Le professeur Accardo apostrophait souvent ses élèves de cette façon,
croyant que "attentive" n’avait qu’une forme, et utilisait
conséquemment cette unique forme aussi bien au féminin qu’au masculin.
Cette bévue pourtant, tout en étant relevée par tout le monde [...], ne
parvenait pleinement à la conscience de personne. En effet, quand il
était question d’Accardo et que, comme pour tous les professeurs, on se
moquait de lui pour un défaut ou un travers quelconque, il n’était
jamais fait allusion à cette anomalie évidente (et aux autres, il se
peut moins évidentes, dont regorgeait son discours); et, pour le même
mélange de crainte et de pitié que tout bon despote est capable d’éveiller
chez les consciences hésitantes, elle était passée sous silence. Bien
plus, l’expression finit même par s’insinuer de façon latente et
ambiguë dans la pensée verbale des élèves eux-mêmes, sans jamais
supplanter pour autant la forme correcte; c’est ainsi qu’un jour,
alors que le professeur de lettres réprimandait Silvestri pour sa
distraction (lequel avait 8/10 en Italien et des parents qui avaient fait
des études supérieures), celui-ci avait répondu avec promptitude et
fierté qu’il avait été "toujours attenti...", estompant la
terminaison pour ne pas mécontenter le fantôme d’Accardo et l’amener
à un possible conflit d’autorité avec son collègue.
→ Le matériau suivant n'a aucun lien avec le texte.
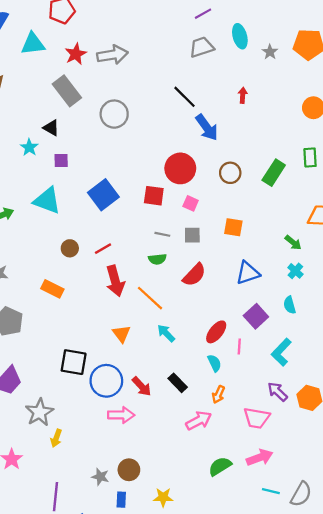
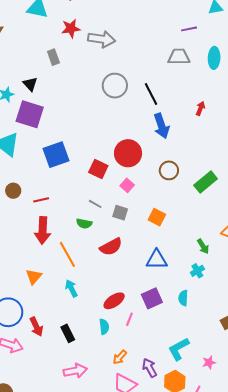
gray rectangle: (67, 91) -> (53, 57), size x0.6
gray circle: (114, 114) -> (115, 86), moved
purple square: (61, 160) -> (30, 114), size x2.0
cyan L-shape: (281, 352) -> (179, 349), moved
orange arrow: (218, 394) -> (120, 357), moved

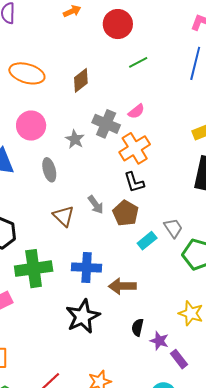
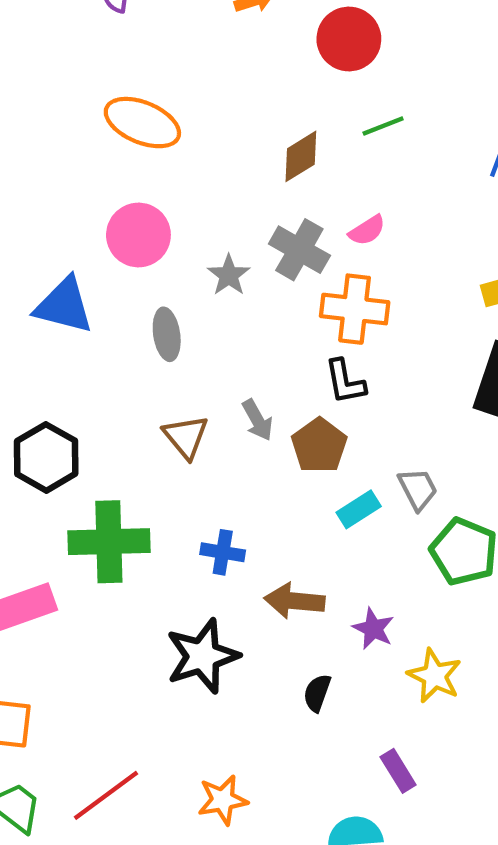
brown diamond: (81, 80) -> (301, 156), moved
orange cross: (135, 148) -> (355, 309), turned 32
blue cross: (87, 267) -> (223, 552), size x0.7
purple star: (159, 341) -> (373, 629), moved

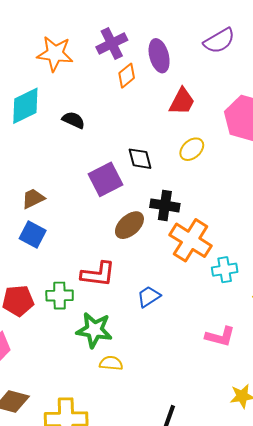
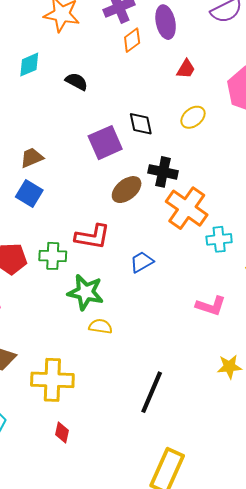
red trapezoid: (182, 101) -> (186, 69), size x0.7
cyan diamond: (25, 106) -> (29, 65), size x0.7

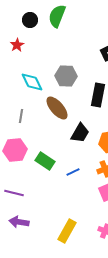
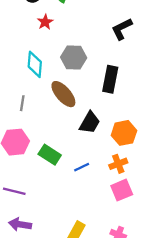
red star: (17, 45) -> (45, 22), moved
cyan diamond: (32, 82) -> (35, 64), turned 30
"… pour le même mélange de crainte et de pitié que
tout bon despote est capable de susciter chez les consciences hésitantes".
Voilà un des signes distinctifs du Vampire: il présente un léger
handicap, un défaut presque imperceptible dans sa façon de parler, de
réagir ou de se comporter. Ce handicap ajoute à notre respect humain
naturel, et dans ce cas à la crainte de l’autorité, une sorte de
pitié qui nous pousse à nous élever en défenseur du porteur de ce
handicap, comme s’il s’agissait d’un handicap physique, pour lequel
éprouver, bien justement, solidarité et compassion. Mais il ne s’agit
pas d’un handicap physique: le professeur, dans ce cas-là, aurait tout
loisir de se corriger. Non plus que son obstination dans l’erreur n’a
à voir avec l’acceptable, la digne ignorance de qui n’a vraiment ni
le moyen ni l’occasion d’améliorer son langage: lui n’est ni
charretier ni terrassier. C’est un homme évolué, un enseignant, il
fréquente ses collègues de lettres, lit les journaux, écoute la radio
et regarde la télévision. Et pourtant, il reste ancré dans son erreur.
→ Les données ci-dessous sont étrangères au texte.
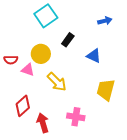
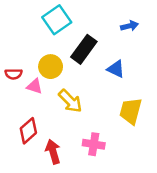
black rectangle: (68, 40) -> (84, 49), size x1.6

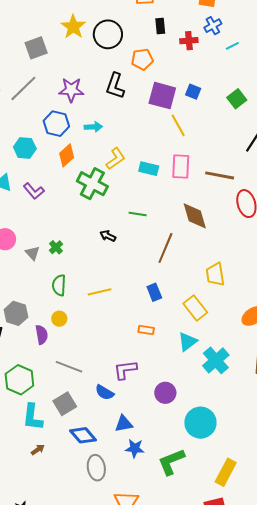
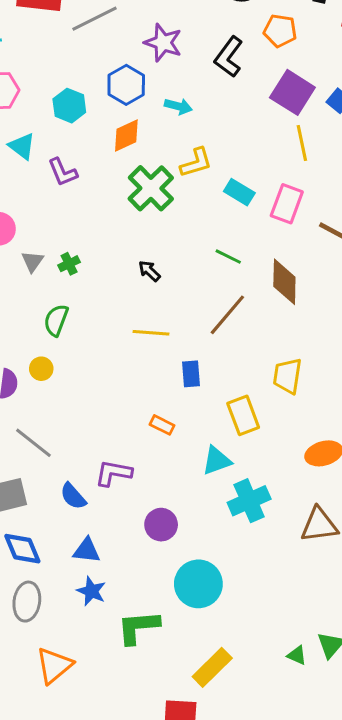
green line: (138, 214) -> (228, 257), moved
yellow line: (100, 292) -> (151, 333), moved

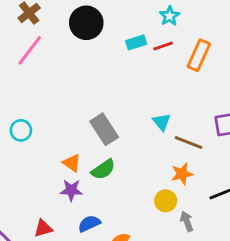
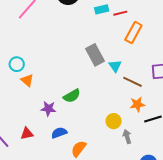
orange rectangle: (199, 55) -> (133, 33), moved
gray rectangle: (104, 129) -> (95, 55), moved
orange triangle: (72, 163) -> (27, 80), moved
orange star: (182, 174) -> (137, 104), moved

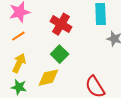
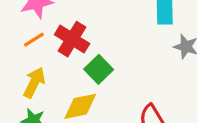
red cross: (61, 24) -> (72, 39), moved

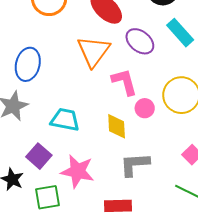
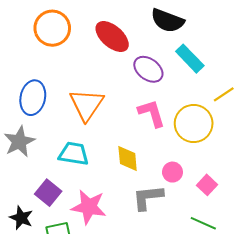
orange triangle: (94, 51) -> (87, 105), moved
pink L-shape: (124, 82) -> (152, 113), moved
pink circle: (145, 108) -> (172, 172), moved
Son instinct lui suggère que justement "cette tare évidente qui ne
parvenait pleinement la conscience de personne", lui assurera une
attention particulière, quasi-hypnotique, de la part de son audience
estudiantine. Et au moment opportun, la classe sera prête à se ranger
solidaire derrière lui, pas seulement parce qu’elle le considère comme
une "bonne autorité", mais aussi par une sorte de "pacte
de solidarité" envers son présumé handicap.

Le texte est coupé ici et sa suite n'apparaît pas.